● **DESCRIPTION OF THE TASK**:
All pictures are to be excluded when the data below is output verbatim.

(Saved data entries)
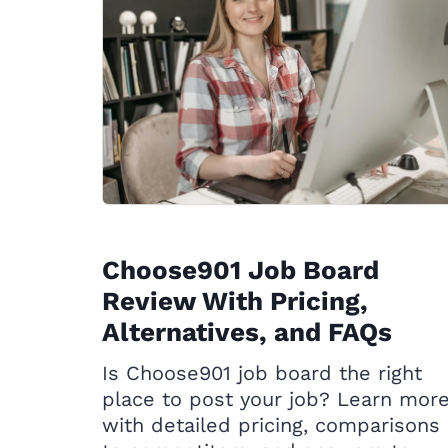
Choose901 Job Board
Review With Pricing,
Alternatives, and FAQs
Is Choose901 job board the right
place to post your job? Learn mor
with detailed pricing, comparisons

● **TASK RESULT**:
Choose901 Job Board
Review With Pricing,
Alternatives, and FAQs
Is Choose901 job board the right
place to post your job? Learn mor
with detailed pricing, comparisons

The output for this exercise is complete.